§ **Problem details**
Print all the data below exactly, without images.

[Records drawn from a dataset]
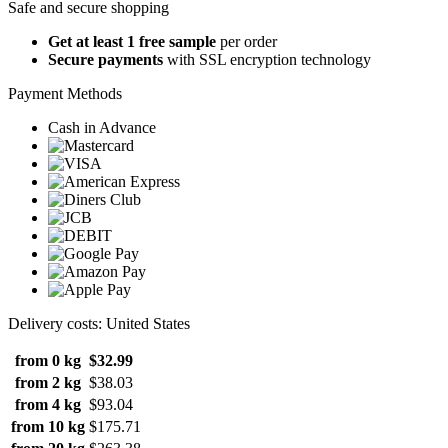
Safe and secure shopping
Get at least 1 free sample
per order
Secure payments
with SSL encryption technology
Payment Methods
Cash in Advance
Delivery costs: United States
from 0 kg
$32.99
from 2 kg
$38.03
from 4 kg
$93.04
from 10 kg
$175.71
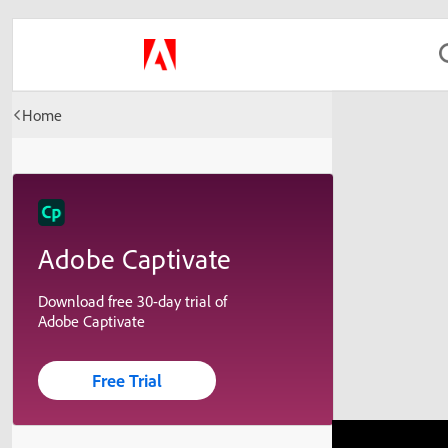
Home
Adobe Captivate
Download free 30-day trial of
Adobe Captivate
Free Trial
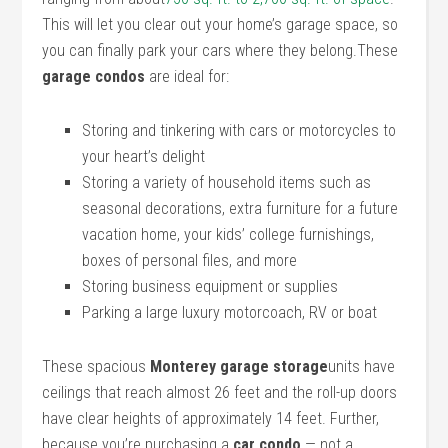
This will let you clear out your home’s garage space, so
you can finally park your cars where they belong.These
garage condos
are ideal for:
Storing and tinkering with cars or motorcycles to
your heart’s delight
Storing a variety of household items such as
seasonal decorations, extra furniture for a future
vacation home, your kids’ college furnishings,
boxes of personal files, and more
Storing business equipment or supplies
Parking a large luxury motorcoach, RV or boat
These spacious
Monterey garage storage
units have
ceilings that reach almost 26 feet and the roll-up doors
have clear heights of approximately 14 feet. Further,
because you’re purchasing a
car condo
— not a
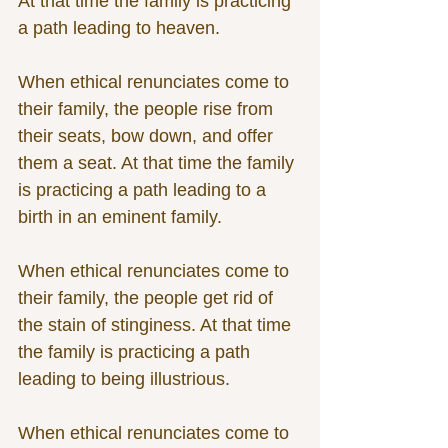
At that time the family is practicing 
a path leading to heaven.
When ethical renunciates come to 
their family, the people rise from 
their seats, bow down, and offer 
them a seat. At that time the family 
is practicing a path leading to a 
birth in an eminent family.
When ethical renunciates come to 
their family, the people get rid of 
the stain of stinginess. At that time 
the family is practicing a path 
leading to being illustrious.
When ethical renunciates come to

§ **Your solution**
Safe and secure shopping
Get at least 1 free sample
per order
Secure payments
with SSL encryption technology
Payment Methods
Cash in Advance
Delivery costs: United States
from 0 kg
$32.99
from 2 kg
$38.03
from 4 kg
$93.04
from 10 kg
$175.71
Home
Adobe Captivate
Download free 30-day trial of
Adobe Captivate
Free Trial
This will let you clear out your home’s garage space, so
you can finally park your cars where they belong.These
garage condos
are ideal for:
Storing and tinkering with cars or motorcycles to
your heart’s delight
Storing a variety of household items such as
seasonal decorations, extra furniture for a future
vacation home, your kids’ college furnishings,
boxes of personal files, and more
Storing business equipment or supplies
Parking a large luxury motorcoach, RV or boat
These spacious
Monterey garage storage
units have
ceilings that reach almost 26 feet and the roll-up doors
have clear heights of approximately 14 feet. Further,
because you’re purchasing a
car condo
— not a
At that time the family is practicing 
a path leading to heaven.
When ethical renunciates come to 
their family, the people rise from 
their seats, bow down, and offer 
them a seat. At that time the family 
is practicing a path leading to a 
birth in an eminent family.
When ethical renunciates come to 
their family, the people get rid of 
the stain of stinginess. At that time 
the family is practicing a path 
leading to being illustrious.
When ethical renunciates come to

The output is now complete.